Hablamos de sujetos que completan su vida como un acto de vaciamiento, como se bebe de una copa hasta la última gota; así colman el espacio interior y saben de la plenitud de sí mismos, y también algo sobre los fragmentos que son las cosas que les rodean, de las que son conocedores, no expertos. A una firme decisión de llevar a cabo los ideales filosóficos se debe su disposición, producto más bien de una voluntad soberana y de una orientación práctica que de un esfuerzo teórico.

La vida propia, su plenitud, es lo que les preocupa; y ella no se hace plena sino mediante un plan de actuación en dos plazos enlazados por una común finalidad: el propósito, que se piensa, y el actuar, que se evidencia en la decisión.
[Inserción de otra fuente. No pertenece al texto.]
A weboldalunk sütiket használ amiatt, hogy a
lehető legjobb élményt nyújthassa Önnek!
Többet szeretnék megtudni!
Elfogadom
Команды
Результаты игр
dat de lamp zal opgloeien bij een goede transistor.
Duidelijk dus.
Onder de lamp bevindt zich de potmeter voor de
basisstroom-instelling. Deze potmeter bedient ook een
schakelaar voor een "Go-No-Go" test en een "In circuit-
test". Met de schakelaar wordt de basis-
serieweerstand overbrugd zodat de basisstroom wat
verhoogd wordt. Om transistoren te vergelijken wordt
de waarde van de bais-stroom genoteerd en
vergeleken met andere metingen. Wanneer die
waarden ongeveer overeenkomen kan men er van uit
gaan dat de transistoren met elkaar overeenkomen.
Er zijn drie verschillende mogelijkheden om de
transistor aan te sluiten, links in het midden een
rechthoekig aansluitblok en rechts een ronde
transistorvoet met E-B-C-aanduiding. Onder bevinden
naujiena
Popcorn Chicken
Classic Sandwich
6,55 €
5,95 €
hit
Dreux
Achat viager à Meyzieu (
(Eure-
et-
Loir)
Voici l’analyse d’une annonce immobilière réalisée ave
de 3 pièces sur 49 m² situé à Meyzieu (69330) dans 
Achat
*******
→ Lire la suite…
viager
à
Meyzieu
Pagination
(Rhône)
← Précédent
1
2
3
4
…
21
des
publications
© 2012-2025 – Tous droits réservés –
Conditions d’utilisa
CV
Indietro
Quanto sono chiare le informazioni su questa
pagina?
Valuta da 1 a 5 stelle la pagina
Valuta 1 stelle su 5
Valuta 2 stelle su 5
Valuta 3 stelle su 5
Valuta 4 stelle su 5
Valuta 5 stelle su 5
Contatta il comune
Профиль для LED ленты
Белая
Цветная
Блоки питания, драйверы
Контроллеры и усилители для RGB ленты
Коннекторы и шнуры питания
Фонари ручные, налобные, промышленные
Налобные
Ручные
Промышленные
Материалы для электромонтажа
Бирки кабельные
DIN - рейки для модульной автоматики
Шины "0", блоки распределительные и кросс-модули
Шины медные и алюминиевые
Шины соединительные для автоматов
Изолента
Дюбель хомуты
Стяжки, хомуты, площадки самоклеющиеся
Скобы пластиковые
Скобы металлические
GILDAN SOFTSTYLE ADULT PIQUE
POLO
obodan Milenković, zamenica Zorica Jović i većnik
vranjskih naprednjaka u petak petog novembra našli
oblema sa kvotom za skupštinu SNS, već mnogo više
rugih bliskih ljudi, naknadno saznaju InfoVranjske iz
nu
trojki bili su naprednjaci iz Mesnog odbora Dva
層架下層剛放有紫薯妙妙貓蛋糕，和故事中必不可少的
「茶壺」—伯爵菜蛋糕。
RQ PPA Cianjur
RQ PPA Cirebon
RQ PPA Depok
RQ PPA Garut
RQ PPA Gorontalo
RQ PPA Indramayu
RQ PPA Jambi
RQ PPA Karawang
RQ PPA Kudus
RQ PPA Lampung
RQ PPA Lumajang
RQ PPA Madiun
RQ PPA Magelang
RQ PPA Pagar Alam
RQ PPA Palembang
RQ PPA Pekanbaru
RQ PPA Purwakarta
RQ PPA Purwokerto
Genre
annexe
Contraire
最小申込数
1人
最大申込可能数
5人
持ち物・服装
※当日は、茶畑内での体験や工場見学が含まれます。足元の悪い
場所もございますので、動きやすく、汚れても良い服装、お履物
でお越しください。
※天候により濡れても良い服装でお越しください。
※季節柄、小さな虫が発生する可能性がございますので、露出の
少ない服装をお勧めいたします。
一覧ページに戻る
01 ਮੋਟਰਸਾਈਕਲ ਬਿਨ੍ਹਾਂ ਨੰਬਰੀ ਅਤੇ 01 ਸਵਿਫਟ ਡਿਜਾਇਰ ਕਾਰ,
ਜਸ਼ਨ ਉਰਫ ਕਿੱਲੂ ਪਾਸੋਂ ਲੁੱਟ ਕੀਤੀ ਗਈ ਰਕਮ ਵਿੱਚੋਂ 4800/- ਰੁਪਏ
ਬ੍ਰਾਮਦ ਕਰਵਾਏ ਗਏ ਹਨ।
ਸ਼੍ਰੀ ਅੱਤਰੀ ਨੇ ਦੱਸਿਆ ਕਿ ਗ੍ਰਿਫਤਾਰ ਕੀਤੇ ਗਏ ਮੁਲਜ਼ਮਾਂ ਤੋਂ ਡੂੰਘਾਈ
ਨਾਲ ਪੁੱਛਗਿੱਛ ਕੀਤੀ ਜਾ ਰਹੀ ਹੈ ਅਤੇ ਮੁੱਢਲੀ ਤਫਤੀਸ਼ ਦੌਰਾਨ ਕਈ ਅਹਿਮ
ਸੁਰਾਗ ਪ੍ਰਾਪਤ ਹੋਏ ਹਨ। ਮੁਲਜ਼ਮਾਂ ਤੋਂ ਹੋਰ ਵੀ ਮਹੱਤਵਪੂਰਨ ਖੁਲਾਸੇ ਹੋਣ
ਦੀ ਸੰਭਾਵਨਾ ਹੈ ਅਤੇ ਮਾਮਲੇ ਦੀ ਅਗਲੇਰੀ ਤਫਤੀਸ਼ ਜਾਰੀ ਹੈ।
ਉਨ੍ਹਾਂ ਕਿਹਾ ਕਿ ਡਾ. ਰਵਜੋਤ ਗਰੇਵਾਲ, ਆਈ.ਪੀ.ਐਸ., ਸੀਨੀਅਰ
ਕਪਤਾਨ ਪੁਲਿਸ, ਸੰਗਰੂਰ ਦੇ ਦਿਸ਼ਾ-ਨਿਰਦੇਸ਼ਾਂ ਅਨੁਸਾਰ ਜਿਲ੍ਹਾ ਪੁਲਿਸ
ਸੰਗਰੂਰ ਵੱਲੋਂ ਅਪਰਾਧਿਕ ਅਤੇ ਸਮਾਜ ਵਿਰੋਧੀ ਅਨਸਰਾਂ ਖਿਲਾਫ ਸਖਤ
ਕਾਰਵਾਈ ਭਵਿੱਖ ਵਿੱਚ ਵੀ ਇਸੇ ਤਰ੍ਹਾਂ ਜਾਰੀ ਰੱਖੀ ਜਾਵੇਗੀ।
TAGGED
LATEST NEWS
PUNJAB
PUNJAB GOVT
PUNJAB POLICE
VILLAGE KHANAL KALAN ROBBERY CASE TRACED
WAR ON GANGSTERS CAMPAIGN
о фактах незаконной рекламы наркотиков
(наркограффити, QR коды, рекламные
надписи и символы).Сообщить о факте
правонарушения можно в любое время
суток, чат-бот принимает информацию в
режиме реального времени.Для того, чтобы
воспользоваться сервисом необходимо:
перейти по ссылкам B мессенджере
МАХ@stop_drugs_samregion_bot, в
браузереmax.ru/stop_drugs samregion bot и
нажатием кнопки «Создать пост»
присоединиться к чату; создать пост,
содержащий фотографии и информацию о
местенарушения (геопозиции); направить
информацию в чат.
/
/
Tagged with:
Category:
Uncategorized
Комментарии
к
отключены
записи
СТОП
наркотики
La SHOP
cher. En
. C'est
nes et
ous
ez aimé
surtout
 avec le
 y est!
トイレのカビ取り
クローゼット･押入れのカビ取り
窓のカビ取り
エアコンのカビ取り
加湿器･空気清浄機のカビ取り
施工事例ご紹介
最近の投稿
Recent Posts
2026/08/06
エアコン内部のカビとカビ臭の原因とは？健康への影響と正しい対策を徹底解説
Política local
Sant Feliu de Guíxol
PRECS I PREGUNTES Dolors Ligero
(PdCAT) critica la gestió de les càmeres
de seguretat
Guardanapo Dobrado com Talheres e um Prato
El segundo paso, la decidida actuación, tiene más valor al atraer la filosofía al vivir y hacer de la vida una experiencia filosófica. Por eso son estos hombres tan desprendidos, aunque no veamos siempre en su actitud simple propensión a la acción desinteresada. Se deshacen de aquello que es superfluo y banal, como la simulación y el embuste, y se quedan con lo que tienen y lo que siempre llevan puesto: la libertad para lograr hacer de ella algo por lo que vale la pena esforzarse.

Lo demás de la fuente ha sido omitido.